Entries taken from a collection
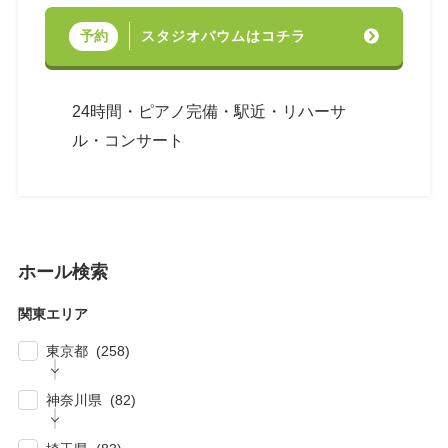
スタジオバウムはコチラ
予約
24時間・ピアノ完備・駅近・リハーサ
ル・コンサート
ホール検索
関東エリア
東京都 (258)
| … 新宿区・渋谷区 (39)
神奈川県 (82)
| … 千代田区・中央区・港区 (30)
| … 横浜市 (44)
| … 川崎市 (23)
--
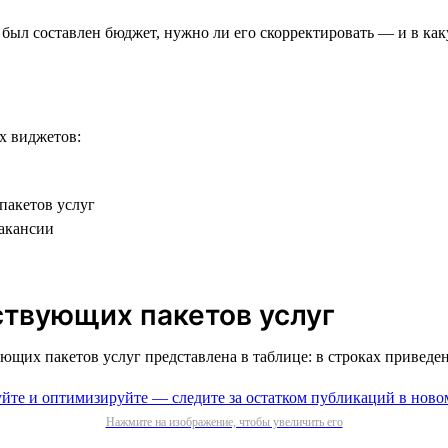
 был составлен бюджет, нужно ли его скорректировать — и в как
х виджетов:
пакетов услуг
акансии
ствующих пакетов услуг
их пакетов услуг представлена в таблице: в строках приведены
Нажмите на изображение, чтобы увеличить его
* * *
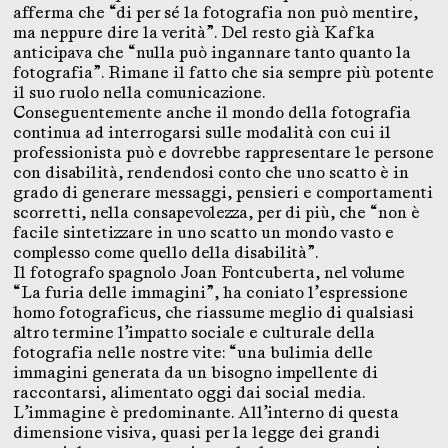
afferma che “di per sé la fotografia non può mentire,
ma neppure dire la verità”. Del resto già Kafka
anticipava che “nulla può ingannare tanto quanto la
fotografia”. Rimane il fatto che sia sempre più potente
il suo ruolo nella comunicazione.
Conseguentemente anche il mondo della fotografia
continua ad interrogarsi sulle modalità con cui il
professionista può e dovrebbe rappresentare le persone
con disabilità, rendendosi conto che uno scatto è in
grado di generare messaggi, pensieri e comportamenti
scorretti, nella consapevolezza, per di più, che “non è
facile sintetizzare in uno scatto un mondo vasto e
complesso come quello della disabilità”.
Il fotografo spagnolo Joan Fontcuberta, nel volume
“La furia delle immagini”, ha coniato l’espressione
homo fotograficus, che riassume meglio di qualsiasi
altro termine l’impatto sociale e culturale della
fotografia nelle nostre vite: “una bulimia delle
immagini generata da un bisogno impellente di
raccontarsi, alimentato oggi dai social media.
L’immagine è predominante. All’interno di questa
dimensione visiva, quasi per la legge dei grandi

• Task directions
Collect the lines of the records that include the string "fotografia".

• Solution to the exercise
afferma che “di per sé la fotografia non può mentire,
fotografia”. Rimane il fatto che sia sempre più potente
Conseguentemente anche il mondo della fotografia
fotografia nelle nostre vite: “una bulimia delle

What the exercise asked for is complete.